Les palpitations sont énormes. Souvent, ils signalent la fibrillation auriculaire avant que vous ressentiez une douleur thoracique.

“Le développement de palpitations devient un marqueur de progression de la maladie”, explique Tang. Votre cœur est stressé même si vous ne ressentez pas encore la tension.

Soyez juste prudent. Du vernis à ongles foncé ? Les doigts froids ? Un mauvais ajustement ? La technologie devient confuse. Ce sont des données, pas un évangile. Utilisez-le avec votre journal.

Oxymètres de pouls

Pas cher. Efficace. Vous le coupez à un doigt. Il vous indique la saturation en oxygène et le pouls.

La normale est de 95 à 100 %.
En dessous de 92% ? Appelle le doc.
88 % ou moins ? Urgence. Votre corps ne reçoit pas d’oxygène.

Lorsque l’essoufflement survient, vérifiez le numéro. Enregistrez-le. Le contexte aide. Était-ce au repos ou à l’effort ? Une peau froide peut fausser les lectures, alors réchauffez-vous si nécessaire.

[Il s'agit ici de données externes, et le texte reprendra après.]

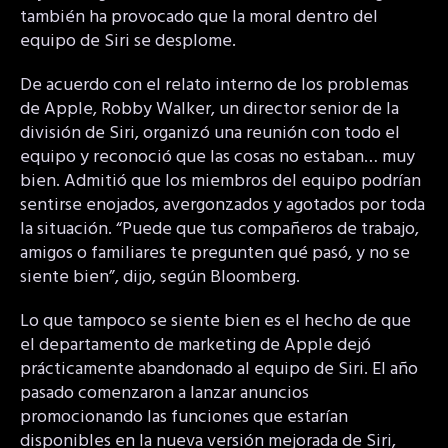
también ha provocado que la moral dentro del
equipo de Siri se desplome.
De acuerdo con el relato interno de los problemas
de Apple, Robby Walker, un director senior de la
división de Siri, organizó una reunión con todo el
equipo y reconoció que las cosas no estaban… muy
bien. Admitió que los miembros del equipo podrían
sentirse enojados, avergonzados y agotados por toda
la situación. “Puede que tus compañeros de trabajo,
amigos o familiares te pregunten qué pasó, y no se
siente bien”, dijo, según Bloomberg.
Lo que tampoco se siente bien es el hecho de que
el departamento de marketing de Apple dejó
prácticamente abandonado al equipo de Siri. El año
pasado comenzaron a lanzar anuncios
promocionando las funciones que estarían
disponibles en la nueva versión mejorada de Siri,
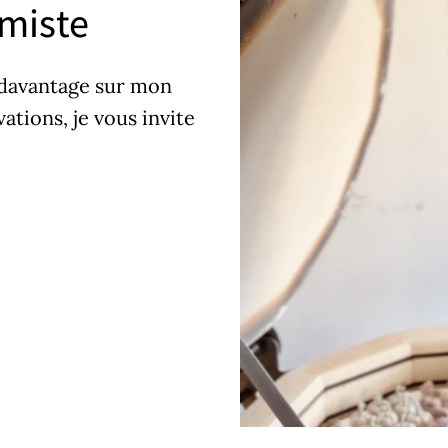
amiste
 davantage sur mon
ations, je vous invite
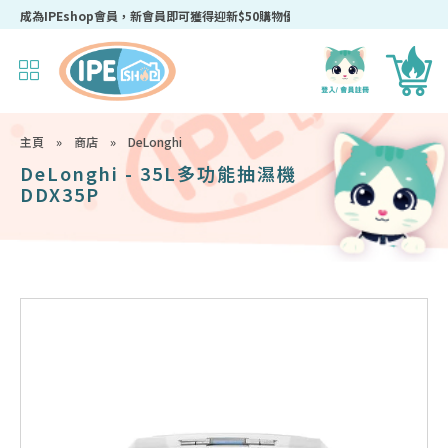
成為IPEshop會員，新會員即可獲得迎新$50購物優惠碼！
主頁
»
商店
»
DeLonghi
DeLonghi - 35L多功能抽濕機
DDX35P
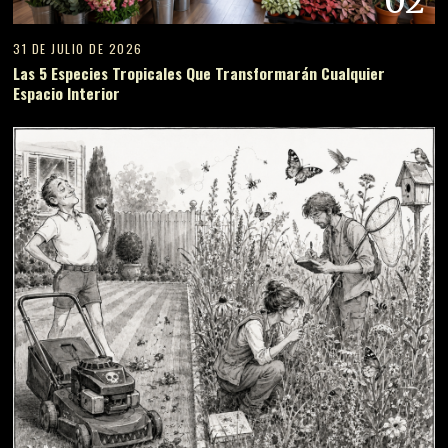
02
31 DE JULIO DE 2026
Las 5 Especies Tropicales Que Transformarán Cualquier
Espacio Interior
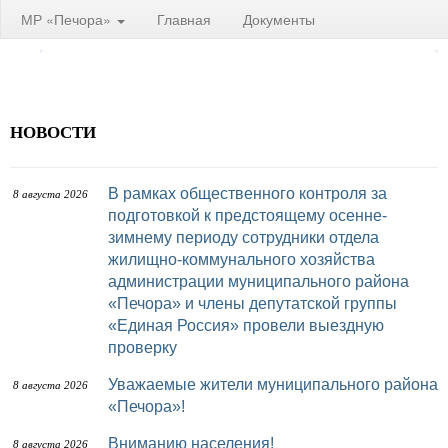
МР «Печора»
Главная
Документы
НОВОСТИ
В рамках общественного контроля за
8 августа 2026
подготовкой к предстоящему осенне-
зимнему периоду сотрудники отдела
жилищно-коммунального хозяйства
администрации муниципального района
«Печора» и члены депутатской группы
«Единая Россия» провели выездную
проверку
Уважаемые жители муниципального района
8 августа 2026
«Печора»!
Вниманию населения!
8 августа 2026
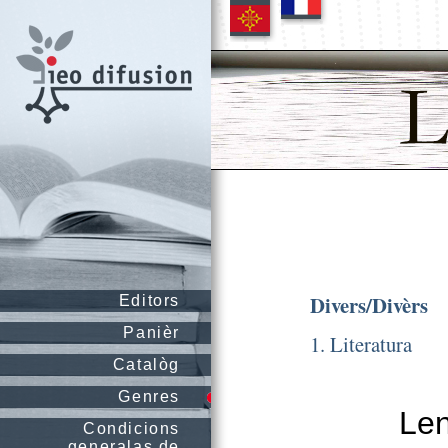
Divers/Divèrs
Editors
Panièr
1. Literatura
Catalòg
Genres
Le
Condicions
generalas de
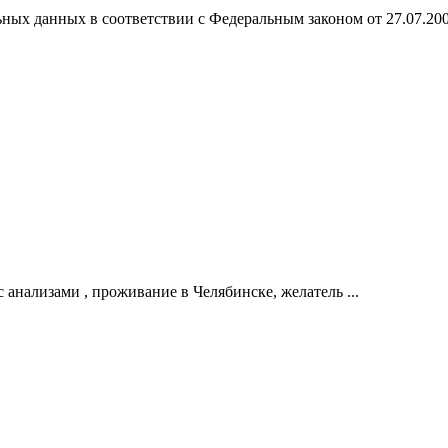
ных данных в соответствии с Федеральным законом от 27.07.20
 анализами , проживание в Челябинске, желатель ...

Quand ignorer le journal et appeler le 911

Il y a des moments où le suivi s’arrête. Quand l’action commence.

Eleid est clair sur les éléments déclencheurs d’une attention médicale immédiate :

  1. Évanouissement
  2. Douleur thoracique soudaine et intense
  3. Essoufflement extrême

Ces trois éléments nécessitent une évaluation maintenant. Pas demain. “En général”, prévient Eleid, “une fois que les symptômes apparaissent et qu’un patient présente une sténose sévère… le résultat n’est pas bon” sans intervention. Plus précisément, remplacer la valve.

Les symptômes ne sont pas une nuisance. Ils sont la ligne d’arrivée. Ils vous disent que la fenêtre se ferme. Suivez-les. Regardez-les. Ne présumez pas que le déclin est naturel. C’est probablement la valve.

Que dites-vous à votre corps qu’il peut gérer, par rapport à ce qu’il ne peut pas ? La différence est là où vous l’attrapez.